Pakistan has saved around $5 billion over the last five years from Liquefied natural gas (LNG) imports after it substituted the expensive oil imports reported a local media outlet.
The report claims that LNG alone contributes 22% in the country’s energy mix, while its share in Pakistan’s energy imports stands at 24 percent.
Its price is linked to international crude oil but energy generation through LPG is actually considered much more economical than oil. It also played a significant role in meeting local demands.
Since 2015, over 19 million tons of LNG have been imported, while two LNG re-gasification terminals exist in Pakistan. These terminals have pumped approximately 393.6 billion cubic feet/day (BCFD) of gas into the national gas distribution network in 2019, a 14 percent increase compared with 345.6 BCFD in 2018, the sources said.

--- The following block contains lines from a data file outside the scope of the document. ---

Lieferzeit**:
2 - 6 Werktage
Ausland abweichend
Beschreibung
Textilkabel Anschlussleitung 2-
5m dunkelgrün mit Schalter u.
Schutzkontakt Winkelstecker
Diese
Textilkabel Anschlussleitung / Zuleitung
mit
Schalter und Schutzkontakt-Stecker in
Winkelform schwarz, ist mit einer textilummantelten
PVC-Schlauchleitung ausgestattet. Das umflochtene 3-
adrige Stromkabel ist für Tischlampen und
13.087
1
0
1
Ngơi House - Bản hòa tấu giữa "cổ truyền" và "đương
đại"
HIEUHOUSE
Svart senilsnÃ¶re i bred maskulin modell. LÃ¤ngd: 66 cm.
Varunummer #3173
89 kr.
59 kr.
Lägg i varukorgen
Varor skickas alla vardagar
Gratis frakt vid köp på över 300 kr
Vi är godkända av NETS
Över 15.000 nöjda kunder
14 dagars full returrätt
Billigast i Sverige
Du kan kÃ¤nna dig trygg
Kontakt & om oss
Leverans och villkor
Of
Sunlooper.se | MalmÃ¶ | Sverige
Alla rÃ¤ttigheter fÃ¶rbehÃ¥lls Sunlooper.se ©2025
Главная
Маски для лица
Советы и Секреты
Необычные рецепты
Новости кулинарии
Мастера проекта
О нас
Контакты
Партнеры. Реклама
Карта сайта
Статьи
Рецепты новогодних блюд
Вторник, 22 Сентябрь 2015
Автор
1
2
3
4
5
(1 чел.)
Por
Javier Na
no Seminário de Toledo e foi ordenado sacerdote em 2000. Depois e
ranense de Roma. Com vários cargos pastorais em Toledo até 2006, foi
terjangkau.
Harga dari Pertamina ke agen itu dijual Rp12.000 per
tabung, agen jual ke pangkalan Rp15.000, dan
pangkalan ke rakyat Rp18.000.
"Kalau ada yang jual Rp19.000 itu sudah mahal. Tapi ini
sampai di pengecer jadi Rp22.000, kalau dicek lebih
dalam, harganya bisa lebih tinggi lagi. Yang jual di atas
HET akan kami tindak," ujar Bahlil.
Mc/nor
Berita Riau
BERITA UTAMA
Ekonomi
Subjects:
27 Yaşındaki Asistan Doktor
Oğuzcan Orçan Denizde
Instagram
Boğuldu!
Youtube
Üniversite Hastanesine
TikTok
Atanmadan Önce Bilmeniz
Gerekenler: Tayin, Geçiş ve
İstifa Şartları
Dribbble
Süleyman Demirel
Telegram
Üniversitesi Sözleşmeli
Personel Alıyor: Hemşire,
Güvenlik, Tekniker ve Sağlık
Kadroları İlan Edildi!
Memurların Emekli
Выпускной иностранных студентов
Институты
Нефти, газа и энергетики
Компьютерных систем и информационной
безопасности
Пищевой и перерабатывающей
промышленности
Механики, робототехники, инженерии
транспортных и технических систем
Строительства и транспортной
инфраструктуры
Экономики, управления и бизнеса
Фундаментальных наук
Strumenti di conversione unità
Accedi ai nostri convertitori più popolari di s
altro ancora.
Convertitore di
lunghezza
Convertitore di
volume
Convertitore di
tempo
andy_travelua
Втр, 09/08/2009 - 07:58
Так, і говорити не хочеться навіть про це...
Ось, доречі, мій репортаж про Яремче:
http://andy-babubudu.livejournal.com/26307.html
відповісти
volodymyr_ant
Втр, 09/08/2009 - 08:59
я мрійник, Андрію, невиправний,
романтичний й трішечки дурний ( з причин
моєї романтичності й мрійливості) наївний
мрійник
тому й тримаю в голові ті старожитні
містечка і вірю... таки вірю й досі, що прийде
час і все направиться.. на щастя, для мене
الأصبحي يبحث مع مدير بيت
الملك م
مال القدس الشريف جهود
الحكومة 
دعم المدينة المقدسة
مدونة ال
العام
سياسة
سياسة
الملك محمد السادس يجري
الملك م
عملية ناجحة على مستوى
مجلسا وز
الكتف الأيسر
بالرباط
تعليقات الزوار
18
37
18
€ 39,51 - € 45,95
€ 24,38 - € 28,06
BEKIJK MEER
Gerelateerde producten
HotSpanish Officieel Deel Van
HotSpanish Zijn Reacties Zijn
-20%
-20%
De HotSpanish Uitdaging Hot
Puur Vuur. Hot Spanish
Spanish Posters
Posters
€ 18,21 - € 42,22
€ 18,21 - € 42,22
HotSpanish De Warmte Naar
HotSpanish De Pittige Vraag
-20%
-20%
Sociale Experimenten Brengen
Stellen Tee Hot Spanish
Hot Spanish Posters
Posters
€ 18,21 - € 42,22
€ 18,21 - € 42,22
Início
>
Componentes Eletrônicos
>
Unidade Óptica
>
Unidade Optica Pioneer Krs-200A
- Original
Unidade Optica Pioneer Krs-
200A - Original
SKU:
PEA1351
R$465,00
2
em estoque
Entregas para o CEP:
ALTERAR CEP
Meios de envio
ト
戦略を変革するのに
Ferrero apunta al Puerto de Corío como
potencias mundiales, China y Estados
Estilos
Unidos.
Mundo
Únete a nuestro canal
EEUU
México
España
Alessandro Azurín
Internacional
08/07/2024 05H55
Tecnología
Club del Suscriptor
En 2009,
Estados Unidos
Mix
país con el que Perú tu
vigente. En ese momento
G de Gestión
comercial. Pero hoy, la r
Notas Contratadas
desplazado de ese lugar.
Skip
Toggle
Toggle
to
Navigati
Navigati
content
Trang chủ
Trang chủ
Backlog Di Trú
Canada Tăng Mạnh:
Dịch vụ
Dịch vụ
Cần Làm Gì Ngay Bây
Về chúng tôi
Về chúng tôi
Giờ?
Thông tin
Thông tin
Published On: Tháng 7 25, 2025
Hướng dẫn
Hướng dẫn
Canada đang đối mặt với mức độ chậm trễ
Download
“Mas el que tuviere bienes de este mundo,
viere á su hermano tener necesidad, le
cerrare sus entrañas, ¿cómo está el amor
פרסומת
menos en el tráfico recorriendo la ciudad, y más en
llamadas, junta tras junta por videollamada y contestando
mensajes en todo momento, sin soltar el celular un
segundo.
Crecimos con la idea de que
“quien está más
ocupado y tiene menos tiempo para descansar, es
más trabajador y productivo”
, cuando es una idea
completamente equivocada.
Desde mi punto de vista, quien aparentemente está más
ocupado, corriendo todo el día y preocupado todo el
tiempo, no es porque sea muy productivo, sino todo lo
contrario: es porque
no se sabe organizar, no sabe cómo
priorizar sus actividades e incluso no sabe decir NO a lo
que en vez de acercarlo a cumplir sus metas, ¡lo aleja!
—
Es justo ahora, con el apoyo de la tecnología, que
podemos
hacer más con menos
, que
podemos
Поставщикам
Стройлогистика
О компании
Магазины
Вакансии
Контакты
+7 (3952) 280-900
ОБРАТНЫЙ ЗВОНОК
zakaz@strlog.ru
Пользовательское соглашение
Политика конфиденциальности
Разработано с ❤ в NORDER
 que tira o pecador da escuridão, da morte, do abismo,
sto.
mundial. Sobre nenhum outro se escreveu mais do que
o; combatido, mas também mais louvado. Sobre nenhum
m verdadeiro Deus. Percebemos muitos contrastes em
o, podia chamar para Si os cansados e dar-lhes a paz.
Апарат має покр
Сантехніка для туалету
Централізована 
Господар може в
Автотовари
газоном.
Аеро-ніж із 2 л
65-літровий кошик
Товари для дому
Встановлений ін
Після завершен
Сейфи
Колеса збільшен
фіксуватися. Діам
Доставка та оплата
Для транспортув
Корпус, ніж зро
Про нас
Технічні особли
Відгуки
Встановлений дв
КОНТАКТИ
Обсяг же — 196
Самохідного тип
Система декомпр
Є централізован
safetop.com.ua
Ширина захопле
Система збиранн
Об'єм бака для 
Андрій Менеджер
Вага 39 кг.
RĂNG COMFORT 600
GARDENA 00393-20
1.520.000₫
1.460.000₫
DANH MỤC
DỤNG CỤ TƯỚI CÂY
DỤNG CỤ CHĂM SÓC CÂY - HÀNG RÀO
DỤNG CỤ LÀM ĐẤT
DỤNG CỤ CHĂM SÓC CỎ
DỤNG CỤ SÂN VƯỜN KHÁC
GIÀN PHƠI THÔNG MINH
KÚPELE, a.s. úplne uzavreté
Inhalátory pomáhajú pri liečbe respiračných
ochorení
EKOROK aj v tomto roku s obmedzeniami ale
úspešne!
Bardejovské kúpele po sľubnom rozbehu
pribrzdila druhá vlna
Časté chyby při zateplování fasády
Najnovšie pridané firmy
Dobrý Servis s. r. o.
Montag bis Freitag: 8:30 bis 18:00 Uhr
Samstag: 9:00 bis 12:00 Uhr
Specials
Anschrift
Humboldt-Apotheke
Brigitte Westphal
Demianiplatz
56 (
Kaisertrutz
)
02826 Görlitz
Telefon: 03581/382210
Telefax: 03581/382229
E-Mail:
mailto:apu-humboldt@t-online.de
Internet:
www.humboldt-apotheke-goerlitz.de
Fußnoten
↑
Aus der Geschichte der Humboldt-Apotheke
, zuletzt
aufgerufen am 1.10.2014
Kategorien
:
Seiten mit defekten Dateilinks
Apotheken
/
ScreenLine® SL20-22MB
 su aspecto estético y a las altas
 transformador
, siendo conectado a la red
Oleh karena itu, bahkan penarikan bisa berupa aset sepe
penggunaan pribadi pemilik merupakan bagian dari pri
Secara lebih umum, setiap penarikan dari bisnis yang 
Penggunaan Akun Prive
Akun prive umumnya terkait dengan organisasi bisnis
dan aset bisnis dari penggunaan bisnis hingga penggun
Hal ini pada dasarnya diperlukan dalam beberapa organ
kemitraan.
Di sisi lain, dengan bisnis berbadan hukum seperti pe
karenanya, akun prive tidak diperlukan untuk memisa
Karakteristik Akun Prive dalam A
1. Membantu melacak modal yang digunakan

In 2019, Pakistan imported 7.57 million tons of LNG through 123 LNG cargo ships versus 108 cargos in 2008.
According to the Oil and Gas Regulatory Authority (OGRA), during 2017/18, the gas supply-demand gap was 1.45 BCFD, but during this fiscal, it could increase to 3.7 BCFD. Imported gas bridged the gap with the supply of 2.5 BCFD.
The report stated that without this alternate source, the gap was forecasted to reach 4.6 BCFD by 2022/23 and then to 6.7 BCFD by 2027/28.
Average domestic price of re-gasified Re-Gasified Liquefied Natural Gas (RLNG) in 2019 was $11.1/mmBtu, $12.6/mmBtu for furnace oil, $19.8/mmBtu for LPG, $20.2/mmBtu for high speed diesel and $20.4/mmBtu for petrol.